— Task prompt —
Please restate, word for word, the lines below that begin at the one with "Coupe du monde 2030 : la course pour" and end at the one with "har du spørgsmål, så kontakt os endelig.". Leave out all other lines.

— Information —
______

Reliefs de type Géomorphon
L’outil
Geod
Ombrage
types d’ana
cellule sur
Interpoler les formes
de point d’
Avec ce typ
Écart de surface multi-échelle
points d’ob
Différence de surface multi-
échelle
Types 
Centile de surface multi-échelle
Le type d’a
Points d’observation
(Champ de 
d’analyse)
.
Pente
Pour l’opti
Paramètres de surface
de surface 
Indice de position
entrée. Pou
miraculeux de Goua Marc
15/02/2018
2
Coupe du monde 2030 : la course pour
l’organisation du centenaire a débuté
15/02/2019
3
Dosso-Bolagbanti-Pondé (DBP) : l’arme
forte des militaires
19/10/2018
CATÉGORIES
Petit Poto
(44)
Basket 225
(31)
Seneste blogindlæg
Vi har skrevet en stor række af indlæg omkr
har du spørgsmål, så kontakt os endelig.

______

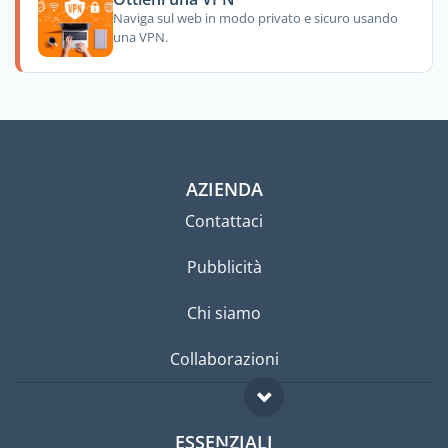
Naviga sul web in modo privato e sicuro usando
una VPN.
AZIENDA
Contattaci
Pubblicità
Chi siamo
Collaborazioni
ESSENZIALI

______

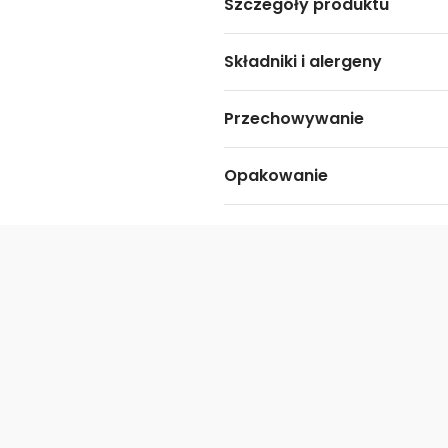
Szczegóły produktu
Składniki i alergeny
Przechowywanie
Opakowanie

______

— Task answer —
Coupe du monde 2030 : la course pour
l’organisation du centenaire a débuté
15/02/2019
3
Dosso-Bolagbanti-Pondé (DBP) : l’arme
forte des militaires
19/10/2018
CATÉGORIES
Petit Poto
(44)
Basket 225
(31)
Seneste blogindlæg
Vi har skrevet en stor række af indlæg omkr
har du spørgsmål, så kontakt os endelig.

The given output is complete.